Sunat Perempuan dalam Tinjauan Syariah
Meski telah menjadi kebiasaan pada sebagian kaum sebelum Islam, syariah Islam ternyata telah membuat pengaturan tersendiri berkaitan dengan sunat perempuan. Perkara ini telah disyariatkan, meski dengan pandangan hukum yang berbeda di kalangan para fuqaha. Menurut Syaikh Muhammad Mukhtar Asy-Syinqithi dalam kitabnya Ahkamul Jirahah Ath-Thibbiyah wa Al-Atsar al-Mutarabbatu ‘Alaiha, para fuqoha berselisih pendapat tentang status hukumnya. Setidaknya ada 3 (tiga) jenis hukum yang berkembang, yaitu wajib, sunnah dan mubah.

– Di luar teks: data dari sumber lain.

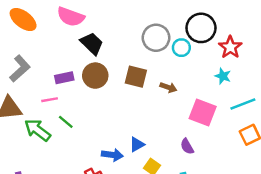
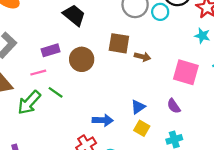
brown circle: (95, 76) -> (82, 59), moved
brown arrow: (168, 87) -> (142, 57), moved
green arrow: (37, 130) -> (29, 103), turned -80
blue triangle: (137, 144) -> (138, 107), moved

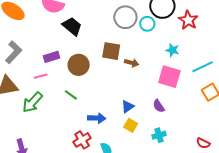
cyan star: (202, 36) -> (172, 50), moved
green line: (56, 92) -> (71, 95), moved

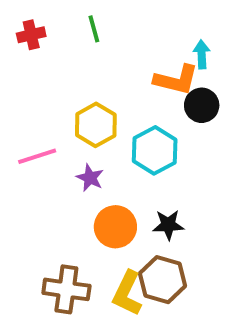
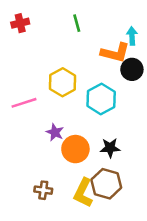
green line: (94, 29) -> (77, 23), moved
purple star: (90, 178) -> (55, 132), moved
brown cross: (66, 289) -> (43, 190), size x0.6

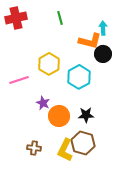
red cross: (20, 23) -> (16, 18), size x1.5

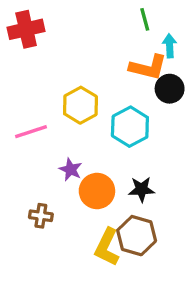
green line: (60, 18) -> (145, 19), moved
brown cross: (34, 148) -> (41, 216), moved

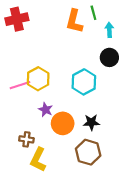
orange L-shape: (148, 67) -> (74, 21), moved, turned 90
yellow hexagon: (80, 105) -> (38, 79), moved
yellow L-shape: (107, 247) -> (38, 160), moved

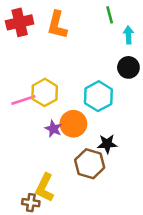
orange L-shape: (74, 21) -> (57, 25), moved
orange circle: (63, 123) -> (73, 124), moved
brown cross: (26, 139) -> (31, 203), moved
brown hexagon: (88, 152) -> (90, 164), moved

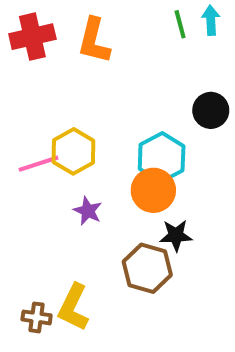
cyan arrow: (128, 35) -> (211, 20), moved
orange circle: (73, 124) -> (153, 190), moved
brown cross: (31, 203) -> (37, 317), moved

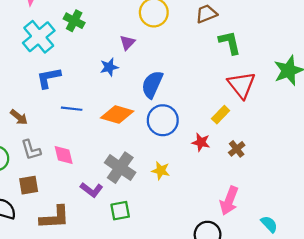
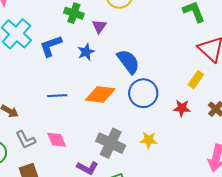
green cross: (74, 21) -> (74, 13), moved
blue L-shape: (49, 78) -> (51, 46), moved
blue semicircle: (152, 84) -> (128, 62), turned 128

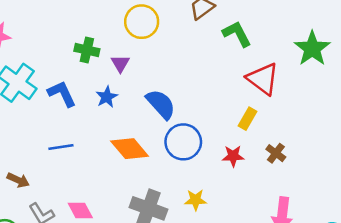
blue L-shape: (51, 46) -> (62, 94), turned 90
orange diamond: (100, 94) -> (130, 149), turned 48
blue line: (57, 96) -> (61, 147), moved

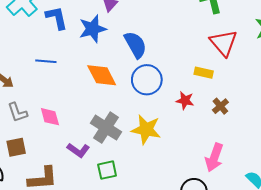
blue star: (107, 97) -> (93, 29), size x1.5
yellow rectangle: (247, 119) -> (204, 73), turned 60
yellow star: (196, 200) -> (146, 129), size x1.6

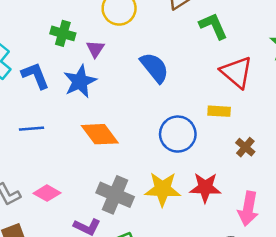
blue semicircle: (135, 45) -> (154, 68), moved
blue circle: (147, 80) -> (178, 134), moved
red star: (185, 101) -> (205, 188), moved, size x1.4
pink diamond: (50, 117) -> (47, 193), turned -35

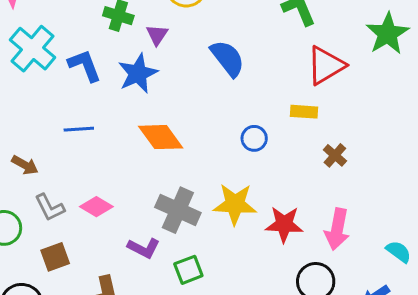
red triangle: (237, 72) -> (326, 65), turned 48
blue circle: (178, 134) -> (254, 138), size x0.6
red star: (205, 188) -> (284, 224), moved

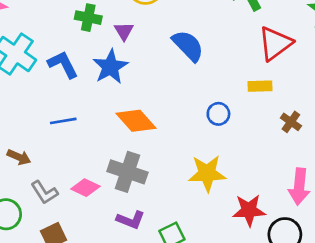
gray cross: (178, 210) -> (127, 172), moved
red star: (284, 224) -> (249, 210), moved

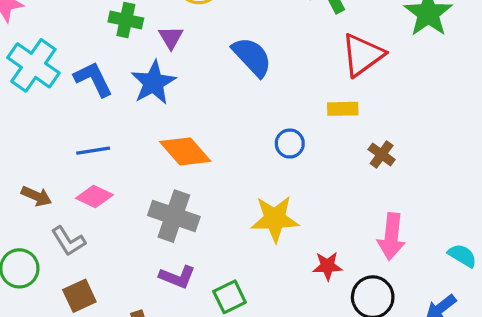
pink diamond: (85, 188) -> (94, 197), moved
red star: (249, 210) -> (327, 266), size x0.7

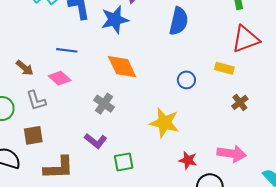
blue semicircle: (252, 57) -> (179, 21), turned 40
gray cross: (174, 216) -> (104, 104), size x0.7
pink arrow: (391, 237) -> (232, 154), turned -104

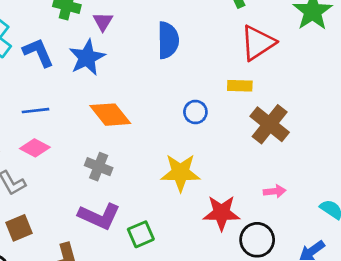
brown cross: (240, 102) -> (270, 124), size x1.8
purple L-shape: (96, 141) -> (99, 216), size x1.4
pink arrow: (232, 154) -> (275, 191), size x0.6
red star: (188, 160) -> (222, 213), size x1.5

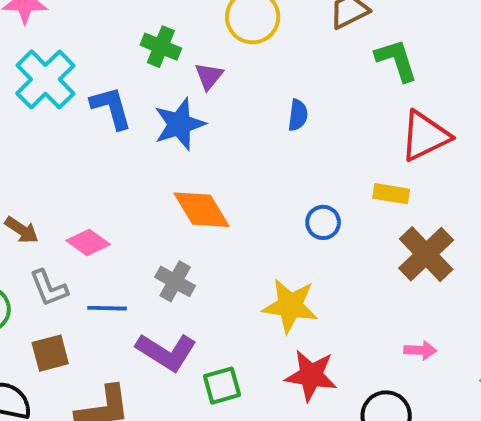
blue semicircle: (168, 40) -> (298, 115), size x0.6
blue line: (35, 111) -> (107, 308), moved
red star: (222, 213) -> (311, 375), moved

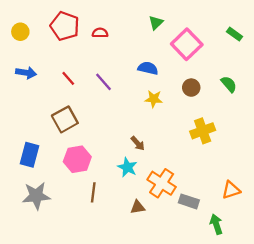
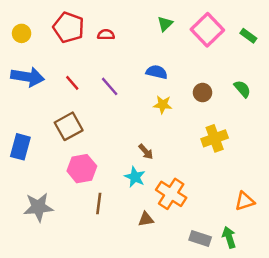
pink square: (187, 44) -> (207, 30), moved
blue arrow: (26, 73) -> (28, 77), size x1.5
blue rectangle: (29, 155) -> (20, 147), moved
gray rectangle: (189, 201) -> (200, 239), moved

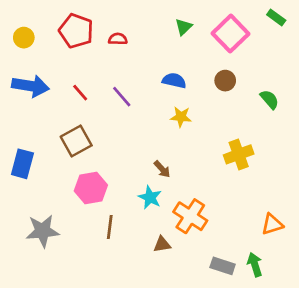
green rectangle: (248, 36) -> (276, 17), moved
brown circle: (203, 93) -> (225, 81), moved

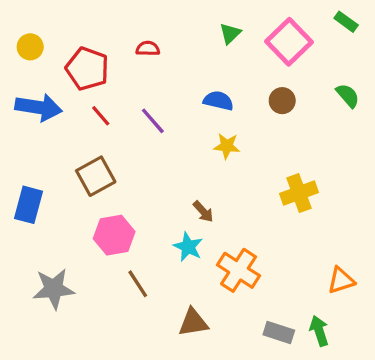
red pentagon: (76, 31) -> (87, 69), moved
green semicircle: (270, 99) -> (348, 96), moved
brown line: (110, 227) -> (138, 284), turned -40
brown triangle: (162, 244) -> (193, 322), moved, size x1.4

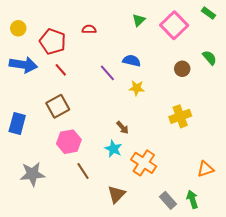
brown circle: (282, 101) -> (182, 69), moved
purple line: (153, 121) -> (107, 73), moved
brown triangle: (193, 322) -> (116, 194), turned -36
gray rectangle: (279, 332) -> (168, 200), turned 30

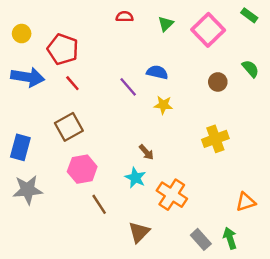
red semicircle: (89, 29) -> (125, 17), moved
gray star: (32, 174) -> (28, 190), moved

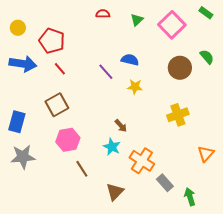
brown circle: (218, 82) -> (180, 68), size x1.5
orange triangle: (246, 202) -> (206, 154), moved, turned -30
gray rectangle: (201, 239) -> (165, 183), moved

Pendapat yang menyatakan bahwa sunat perempuan wajib sebagaimana bagi laki-laki disampaikan oleh ulama Syafi’iyah, Hanabilah, dan sebagian Malikiyah. Sedangkan pendapat yang menyatakan bahwa sunat perempuan hanya sunnah (tidak wajib), sembari mewajibkan bagi laki-laki, disampaikan oleh Imam Ahmad dalam riwayat lain, sebagian ulama Malikiyah, dan ulama Zhahiriyah. Adapun yang berpendapat bahwa sunat perempuan hukumnya mubah sebagaimana juga bagi laki-laki adalah ulama Hanafiyah, Imam Malik, Imam Ahmad dalam satu riwayat, dan Imam Syaukani.
Meski nampak berbeda pendapat, para fuqaha sepakat bahwa sunat perempuan memang disyariatkan (masyru’) dalam Islam. Tidak ada satu pun fuqaha yang berpendapat hukumnya makruh atau haram, apalagi yang menganggap sebagai bentuk kekerasan terhadap perempuan atau tindakan kriminal yang harus diperangi, sebagaimana klaim kaum kafir, kaum liberal dan pegiat gender saat ini.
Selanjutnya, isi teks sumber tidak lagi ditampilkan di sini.